BlockBeats News, March 15th, OKX founder and CEO Star responded to the “Hacker Attack Incident by Wuhan Anjun Technology Team Exploiting Plugin Vulnerabilities,” stating, “The OKX Wallet security team has completed an investigation and found that describing it as an ‘OKX Wallet Vulnerability’ is inaccurate. Two points need to be clarified:
· This incident is not a security vulnerability of the OKX Web3 Wallet. The attack method involved hackers controlling users’ devices through trojan horse software, tampering with webpage JS code to implant hooks, or monitoring keyboard input to steal locally stored encryption files and passwords.
· The OKX Web3 Wallet is a 100% self-hosted wallet. The private key and password only exist on the user’s own device, and OKX cannot access or control user assets.

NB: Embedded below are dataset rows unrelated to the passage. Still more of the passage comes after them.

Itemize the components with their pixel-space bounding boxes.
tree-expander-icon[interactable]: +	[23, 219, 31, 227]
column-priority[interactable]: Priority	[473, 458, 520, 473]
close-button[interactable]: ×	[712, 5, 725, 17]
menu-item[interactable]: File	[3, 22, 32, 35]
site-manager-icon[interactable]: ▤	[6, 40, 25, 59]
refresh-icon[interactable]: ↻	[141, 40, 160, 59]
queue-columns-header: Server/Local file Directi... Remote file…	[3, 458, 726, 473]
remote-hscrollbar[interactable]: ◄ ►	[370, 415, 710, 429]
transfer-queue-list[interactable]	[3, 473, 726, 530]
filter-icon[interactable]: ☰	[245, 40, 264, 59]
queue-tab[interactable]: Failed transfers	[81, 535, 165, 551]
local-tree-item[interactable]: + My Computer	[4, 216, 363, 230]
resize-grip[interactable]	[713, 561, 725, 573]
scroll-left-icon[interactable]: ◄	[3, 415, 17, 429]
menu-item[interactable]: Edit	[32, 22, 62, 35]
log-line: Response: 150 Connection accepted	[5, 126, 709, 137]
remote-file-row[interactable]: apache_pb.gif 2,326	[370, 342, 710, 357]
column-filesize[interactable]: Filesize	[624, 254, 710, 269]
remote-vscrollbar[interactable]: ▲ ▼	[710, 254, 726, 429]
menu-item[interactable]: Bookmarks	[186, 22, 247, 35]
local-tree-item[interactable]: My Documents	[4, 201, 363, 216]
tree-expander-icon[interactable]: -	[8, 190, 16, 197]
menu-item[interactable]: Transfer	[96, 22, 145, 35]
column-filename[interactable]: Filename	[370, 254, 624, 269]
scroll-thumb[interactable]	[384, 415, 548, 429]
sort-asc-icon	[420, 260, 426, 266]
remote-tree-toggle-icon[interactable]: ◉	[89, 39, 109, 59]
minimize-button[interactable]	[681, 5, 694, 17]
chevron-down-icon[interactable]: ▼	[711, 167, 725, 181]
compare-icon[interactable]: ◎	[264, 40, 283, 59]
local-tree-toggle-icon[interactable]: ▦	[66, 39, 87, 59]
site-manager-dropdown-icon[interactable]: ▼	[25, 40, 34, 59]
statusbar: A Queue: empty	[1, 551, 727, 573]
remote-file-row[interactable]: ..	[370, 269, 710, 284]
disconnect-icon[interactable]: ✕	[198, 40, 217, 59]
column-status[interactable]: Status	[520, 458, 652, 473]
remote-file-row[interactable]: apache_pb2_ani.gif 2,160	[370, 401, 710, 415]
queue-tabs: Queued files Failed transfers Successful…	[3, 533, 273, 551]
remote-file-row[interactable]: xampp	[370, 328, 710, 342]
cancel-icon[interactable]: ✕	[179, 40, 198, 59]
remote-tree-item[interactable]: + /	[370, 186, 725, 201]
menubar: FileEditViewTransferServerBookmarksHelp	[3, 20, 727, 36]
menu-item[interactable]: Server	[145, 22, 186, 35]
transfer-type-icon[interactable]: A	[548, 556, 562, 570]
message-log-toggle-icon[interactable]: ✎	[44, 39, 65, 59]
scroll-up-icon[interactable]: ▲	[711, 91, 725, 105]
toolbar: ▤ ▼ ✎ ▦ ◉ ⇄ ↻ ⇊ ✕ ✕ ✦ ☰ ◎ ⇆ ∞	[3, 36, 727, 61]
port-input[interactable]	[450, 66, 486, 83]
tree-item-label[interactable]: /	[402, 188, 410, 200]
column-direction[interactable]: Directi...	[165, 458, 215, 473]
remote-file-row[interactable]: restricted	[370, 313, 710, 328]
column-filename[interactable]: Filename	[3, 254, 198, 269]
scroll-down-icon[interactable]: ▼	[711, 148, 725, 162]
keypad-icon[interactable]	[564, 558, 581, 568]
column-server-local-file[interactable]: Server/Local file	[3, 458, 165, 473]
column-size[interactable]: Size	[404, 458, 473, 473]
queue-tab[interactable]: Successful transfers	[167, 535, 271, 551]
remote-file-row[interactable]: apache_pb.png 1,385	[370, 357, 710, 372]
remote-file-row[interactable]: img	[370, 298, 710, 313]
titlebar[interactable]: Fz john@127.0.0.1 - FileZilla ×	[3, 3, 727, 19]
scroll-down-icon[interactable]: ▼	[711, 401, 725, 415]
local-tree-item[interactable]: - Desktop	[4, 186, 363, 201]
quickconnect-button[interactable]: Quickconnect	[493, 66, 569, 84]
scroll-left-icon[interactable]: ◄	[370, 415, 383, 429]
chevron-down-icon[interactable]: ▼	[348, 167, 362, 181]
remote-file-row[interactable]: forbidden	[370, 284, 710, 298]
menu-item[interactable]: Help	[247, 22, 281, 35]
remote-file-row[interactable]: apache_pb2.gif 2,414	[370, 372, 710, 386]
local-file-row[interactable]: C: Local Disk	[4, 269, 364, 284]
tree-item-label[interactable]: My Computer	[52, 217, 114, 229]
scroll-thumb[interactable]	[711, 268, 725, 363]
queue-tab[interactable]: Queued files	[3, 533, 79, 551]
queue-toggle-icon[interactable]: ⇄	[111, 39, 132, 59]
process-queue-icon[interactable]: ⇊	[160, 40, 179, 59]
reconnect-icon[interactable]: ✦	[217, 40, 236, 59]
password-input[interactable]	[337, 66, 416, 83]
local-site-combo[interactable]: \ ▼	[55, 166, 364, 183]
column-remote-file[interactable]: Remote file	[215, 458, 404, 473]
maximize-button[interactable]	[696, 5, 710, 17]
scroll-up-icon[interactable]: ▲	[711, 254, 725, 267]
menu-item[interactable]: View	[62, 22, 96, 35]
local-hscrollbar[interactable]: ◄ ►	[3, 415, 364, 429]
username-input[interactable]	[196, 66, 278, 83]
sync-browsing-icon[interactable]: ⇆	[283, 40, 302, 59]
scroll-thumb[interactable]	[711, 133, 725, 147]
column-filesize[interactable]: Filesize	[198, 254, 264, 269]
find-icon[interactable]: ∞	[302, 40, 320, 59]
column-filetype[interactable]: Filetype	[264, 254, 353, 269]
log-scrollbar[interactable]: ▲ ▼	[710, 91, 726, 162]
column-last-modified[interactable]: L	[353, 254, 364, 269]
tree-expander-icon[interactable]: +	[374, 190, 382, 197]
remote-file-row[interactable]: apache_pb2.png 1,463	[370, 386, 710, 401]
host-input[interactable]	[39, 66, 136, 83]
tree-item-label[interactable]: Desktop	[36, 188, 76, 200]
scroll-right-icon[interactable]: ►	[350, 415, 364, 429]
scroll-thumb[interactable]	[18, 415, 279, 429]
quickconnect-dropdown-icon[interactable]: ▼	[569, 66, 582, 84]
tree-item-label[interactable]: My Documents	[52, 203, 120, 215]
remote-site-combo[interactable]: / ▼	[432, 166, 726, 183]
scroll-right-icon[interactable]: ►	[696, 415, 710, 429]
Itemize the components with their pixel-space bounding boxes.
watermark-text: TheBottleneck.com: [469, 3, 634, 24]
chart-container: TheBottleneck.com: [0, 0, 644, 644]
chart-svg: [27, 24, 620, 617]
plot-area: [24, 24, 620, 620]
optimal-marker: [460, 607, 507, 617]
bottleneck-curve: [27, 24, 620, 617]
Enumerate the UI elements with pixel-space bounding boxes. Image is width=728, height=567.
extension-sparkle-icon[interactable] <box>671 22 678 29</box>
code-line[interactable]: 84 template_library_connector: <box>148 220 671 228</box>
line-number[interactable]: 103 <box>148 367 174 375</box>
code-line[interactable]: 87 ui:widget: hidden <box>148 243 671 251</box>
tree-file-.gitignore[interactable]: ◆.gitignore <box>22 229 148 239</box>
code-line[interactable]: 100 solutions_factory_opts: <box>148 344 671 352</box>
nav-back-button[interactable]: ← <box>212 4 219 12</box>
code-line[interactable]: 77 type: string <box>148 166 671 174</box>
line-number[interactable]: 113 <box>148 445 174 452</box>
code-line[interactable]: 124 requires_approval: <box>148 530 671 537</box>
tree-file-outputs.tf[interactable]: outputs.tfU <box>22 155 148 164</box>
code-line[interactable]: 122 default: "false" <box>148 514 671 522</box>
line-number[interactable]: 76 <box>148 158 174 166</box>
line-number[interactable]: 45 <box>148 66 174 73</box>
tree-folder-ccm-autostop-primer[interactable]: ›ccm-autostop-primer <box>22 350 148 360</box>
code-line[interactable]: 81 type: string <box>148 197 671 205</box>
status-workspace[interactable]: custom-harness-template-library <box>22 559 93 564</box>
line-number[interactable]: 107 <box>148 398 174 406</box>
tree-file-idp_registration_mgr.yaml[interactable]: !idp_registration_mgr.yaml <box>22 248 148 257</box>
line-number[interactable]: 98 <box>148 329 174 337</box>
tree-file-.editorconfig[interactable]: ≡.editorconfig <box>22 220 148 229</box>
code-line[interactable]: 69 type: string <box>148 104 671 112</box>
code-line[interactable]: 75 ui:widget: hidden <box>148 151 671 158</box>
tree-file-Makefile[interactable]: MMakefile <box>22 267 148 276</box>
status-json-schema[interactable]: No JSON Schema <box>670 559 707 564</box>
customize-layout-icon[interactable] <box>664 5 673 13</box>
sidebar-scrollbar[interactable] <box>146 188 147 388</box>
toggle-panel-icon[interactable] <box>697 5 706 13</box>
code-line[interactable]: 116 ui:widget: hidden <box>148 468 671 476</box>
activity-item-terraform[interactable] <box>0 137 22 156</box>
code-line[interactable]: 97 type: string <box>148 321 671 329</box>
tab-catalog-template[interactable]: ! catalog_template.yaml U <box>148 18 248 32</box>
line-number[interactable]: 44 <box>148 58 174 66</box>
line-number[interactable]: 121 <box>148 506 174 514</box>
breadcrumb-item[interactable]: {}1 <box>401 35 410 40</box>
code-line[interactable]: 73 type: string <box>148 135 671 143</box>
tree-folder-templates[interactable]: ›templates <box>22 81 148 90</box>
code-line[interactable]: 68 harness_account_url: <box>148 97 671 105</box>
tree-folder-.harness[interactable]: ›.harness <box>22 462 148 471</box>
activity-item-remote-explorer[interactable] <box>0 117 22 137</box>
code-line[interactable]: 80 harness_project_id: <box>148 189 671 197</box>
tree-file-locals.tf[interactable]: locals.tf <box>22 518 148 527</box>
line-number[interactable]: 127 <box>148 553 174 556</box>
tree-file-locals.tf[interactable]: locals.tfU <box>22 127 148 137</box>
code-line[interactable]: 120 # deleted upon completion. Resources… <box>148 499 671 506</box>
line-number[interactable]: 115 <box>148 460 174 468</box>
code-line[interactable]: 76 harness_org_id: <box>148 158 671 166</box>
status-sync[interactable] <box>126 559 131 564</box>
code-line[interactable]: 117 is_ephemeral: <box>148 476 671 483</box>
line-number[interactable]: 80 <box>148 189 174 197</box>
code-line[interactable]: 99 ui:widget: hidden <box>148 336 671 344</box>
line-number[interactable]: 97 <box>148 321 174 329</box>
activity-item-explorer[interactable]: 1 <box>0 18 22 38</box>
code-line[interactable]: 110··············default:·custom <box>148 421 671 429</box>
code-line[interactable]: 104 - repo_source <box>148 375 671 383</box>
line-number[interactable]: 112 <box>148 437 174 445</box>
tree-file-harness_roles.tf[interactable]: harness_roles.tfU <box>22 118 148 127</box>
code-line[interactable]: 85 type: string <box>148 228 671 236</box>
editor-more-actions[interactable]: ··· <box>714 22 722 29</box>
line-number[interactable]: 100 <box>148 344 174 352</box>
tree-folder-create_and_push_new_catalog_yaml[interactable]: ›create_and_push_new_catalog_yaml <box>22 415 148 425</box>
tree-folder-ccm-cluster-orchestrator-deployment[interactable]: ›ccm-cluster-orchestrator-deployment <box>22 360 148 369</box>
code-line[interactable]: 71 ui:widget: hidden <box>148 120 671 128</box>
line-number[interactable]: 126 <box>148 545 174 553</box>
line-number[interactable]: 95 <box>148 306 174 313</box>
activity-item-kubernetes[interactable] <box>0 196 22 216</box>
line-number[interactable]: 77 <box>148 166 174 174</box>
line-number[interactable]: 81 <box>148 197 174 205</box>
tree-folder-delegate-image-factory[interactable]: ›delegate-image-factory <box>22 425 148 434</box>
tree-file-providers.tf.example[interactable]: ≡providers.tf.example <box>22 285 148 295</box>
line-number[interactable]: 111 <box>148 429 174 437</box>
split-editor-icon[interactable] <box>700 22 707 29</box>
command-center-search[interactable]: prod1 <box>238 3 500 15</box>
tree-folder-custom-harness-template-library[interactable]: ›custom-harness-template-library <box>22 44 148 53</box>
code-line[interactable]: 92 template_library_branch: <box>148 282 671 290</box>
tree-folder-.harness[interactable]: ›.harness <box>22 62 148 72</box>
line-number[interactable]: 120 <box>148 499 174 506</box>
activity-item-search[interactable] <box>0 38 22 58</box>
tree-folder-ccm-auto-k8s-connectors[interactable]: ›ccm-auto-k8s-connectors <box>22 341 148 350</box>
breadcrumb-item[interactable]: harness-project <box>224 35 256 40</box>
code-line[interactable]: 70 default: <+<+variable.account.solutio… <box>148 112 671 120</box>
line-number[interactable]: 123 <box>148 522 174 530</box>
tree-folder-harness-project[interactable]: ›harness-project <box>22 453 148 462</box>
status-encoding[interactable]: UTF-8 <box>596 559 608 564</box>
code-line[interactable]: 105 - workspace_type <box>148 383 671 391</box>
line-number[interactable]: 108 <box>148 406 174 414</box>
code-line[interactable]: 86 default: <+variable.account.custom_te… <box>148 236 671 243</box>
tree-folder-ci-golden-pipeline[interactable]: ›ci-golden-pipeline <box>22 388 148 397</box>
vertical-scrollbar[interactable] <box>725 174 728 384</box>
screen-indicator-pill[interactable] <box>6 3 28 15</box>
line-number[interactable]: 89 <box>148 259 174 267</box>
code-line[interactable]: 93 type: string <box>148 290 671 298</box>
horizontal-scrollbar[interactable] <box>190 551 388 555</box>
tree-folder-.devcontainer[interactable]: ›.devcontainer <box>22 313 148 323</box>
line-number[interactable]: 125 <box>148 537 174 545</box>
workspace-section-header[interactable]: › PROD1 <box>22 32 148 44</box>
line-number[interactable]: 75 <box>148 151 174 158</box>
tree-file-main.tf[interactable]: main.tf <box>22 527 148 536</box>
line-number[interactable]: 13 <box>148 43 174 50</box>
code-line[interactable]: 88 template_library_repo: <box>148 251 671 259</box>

However, if a user’s device is already controlled by hackers, then no wallet—including MetaMask—can guarantee security. It’s like a thief already being able to operate your computer and see all your keyboard inputs.
Users are advised to avoid installing software or plugins from unknown sources, regularly check device security, and securely protect their mnemonic phrase and private key.”
It is reported that the Wuhan Anjun Technology team controlled a large number of user terminals through plugin poisoning technology, stole mnemonic phrases, remotely transferred digital assets, and the amount involved reached $7 million.